■ What to produce: Every line in the data below from the one containing "Centre de joaca exterior" down to the one containing "Benzi de Alergare", both included, must be retyped exactly; no other line is to appear.
<<<<
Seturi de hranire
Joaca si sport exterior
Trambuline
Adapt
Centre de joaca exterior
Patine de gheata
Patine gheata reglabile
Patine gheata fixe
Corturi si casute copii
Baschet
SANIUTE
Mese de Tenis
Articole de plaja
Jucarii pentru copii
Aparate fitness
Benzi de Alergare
>>>>
<<<<
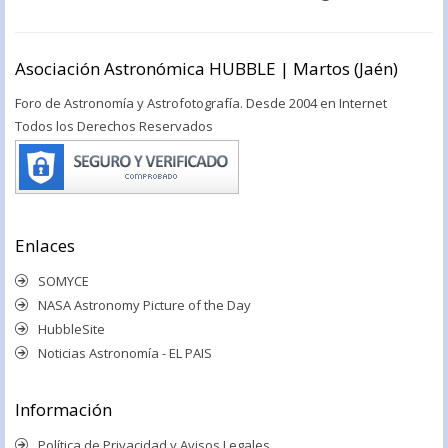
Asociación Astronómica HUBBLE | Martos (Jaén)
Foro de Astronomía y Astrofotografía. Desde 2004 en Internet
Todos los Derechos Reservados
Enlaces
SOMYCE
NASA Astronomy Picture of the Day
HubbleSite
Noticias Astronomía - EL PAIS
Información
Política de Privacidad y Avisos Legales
>>>>
<<<<
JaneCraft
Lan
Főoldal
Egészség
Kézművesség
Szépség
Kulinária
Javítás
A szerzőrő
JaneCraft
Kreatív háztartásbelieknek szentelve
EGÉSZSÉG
>>>>
■ Solution to this task:
Centre de joaca exterior
Patine de gheata
Patine gheata reglabile
Patine gheata fixe
Corturi si casute copii
Baschet
SANIUTE
Mese de Tenis
Articole de plaja
Jucarii pentru copii
Aparate fitness
Benzi de Alergare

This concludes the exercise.